Pathophysiological subtypes of Alzheimer's disease based on cerebrospinal fluid proteomics.
Betty M. Tijms,
Mara ten Kate,
Frans RJ Verhey,
Pablo Martinez-Lage Alvarez,
José Luís Molinuevo,
Charlotte E. Teunissen,
Pieter Jelle Visser
Posted 27 Mar 2020
medRxiv DOI: 10.1101/2020.03.25.20043158
Posted 27 Mar 2020
Alzheimers disease (AD) is biologically heterogeneous, and detailed understanding of the processes involved in patients is critical for development of treatments. Cerebrospinal fluid (CSF) contains hundreds of proteins, with concentrations reflecting ongoing (patho)physiological processes. This provides the opportunity to study many biological processes at the same time in patients. We studied whether AD biological subtypes can be detected in cerebrospinal fluid (CSF) proteomics using the dual clustering technique non-negative matrix factorization. In two independent cohorts (EMIF-AD MBD and ADNI) we found that 705 (77% of 913 tested) proteins differed between AD (defined as having abnormal amyloid, n=425) and controls (defined as having normal CSF amyloid and tau and intact cognition, n=127). Using these proteins for data-driven clustering, we identified within each cohorts three robust pathophysiological AD subtypes showing 1) hyperplasticity and increased BACE1 levels; 2) innate immune activation; and 3) blood-brain barrier dysfunction with low BACE1 levels. In both cohorts, the majority of individuals was labelled as having subtype 1 (80, 36% in EMIF-AD MBD; 117, 59% in ADNI), 71 (32%) in EMIF-AD MBD and 41 (21%) in ADNI were labelled as subtype 2, 72 (32%) in EMIF-AD MBD and 39 (20%) individuals in ADNI were labelled as subtype 3. Genetic analyses showed that all subtypes had an excess of genetic risk for AD (all p>0.01). Additional pathological comparisons that were available for a subset in ADNI only further showed that subtypes showed similar severity of AD pathology, and did not differ in the frequencies of co-pathologies, providing further support that these differences truly reflect AD heterogeneity.
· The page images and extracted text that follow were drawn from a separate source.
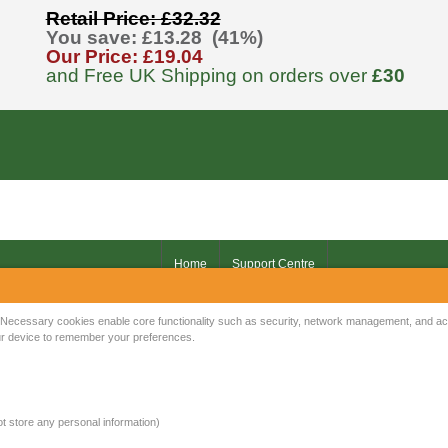
Retail Price: £32.32
You save: £13.28 (41%)
Our Price: £19.04
and Free UK Shipping on orders over
£30
Home
Support Centre
Your IP Address is: 216.73.216.6
Necessary cookies enable core functionality such as security, network management, and acce
your device to remember your preferences.
Copyright © 2026
Mow Spares Ltd
.
17A Norwich Street
Fakenham
NR21 9AF
not store any personal information)
United Kingdom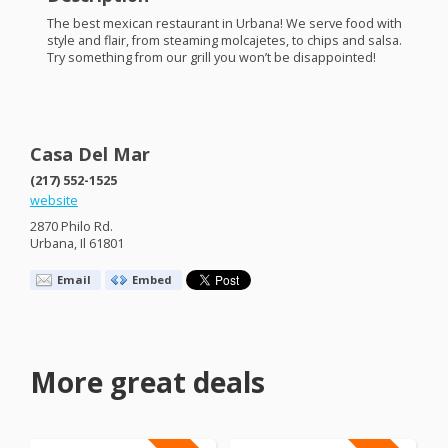
The best mexican restaurant in Urbana! We serve food with
style and flair, from steaming molcajetes, to chips and salsa.
Try something from our grill you won’t be disappointed!
Casa Del Mar
(217) 552-1525
website
2870 Philo Rd.
Urbana, Il 61801
Email
Embed
More great deals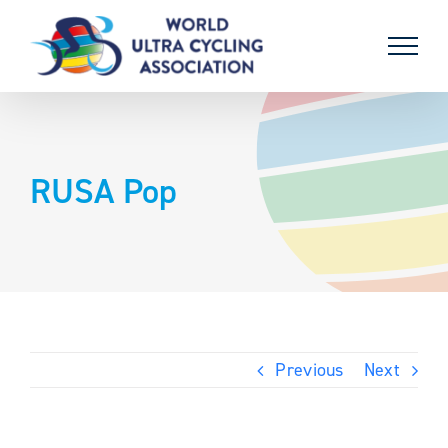
Skip
to
content
RUSA Pop
Previous
Next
Compared to controls all non-demented AD individuals had increased risk to show clinical progression, and compared to subtype 1, subtype 2 showed faster progression to after correcting for age, sex, level of education and tau levels (HR (95%CI) subtype 2 vs 1 = 2.5 (1.2, 5.1), p = 0.01), and subtype 3 at trend level (HR (95%CI) = 2.1 (1.0, 4.4)). Together, these results demonstrate the value of CSF proteomics to study biological heterogeneity in AD patients, and suggest that subtypes may require tailored therapy.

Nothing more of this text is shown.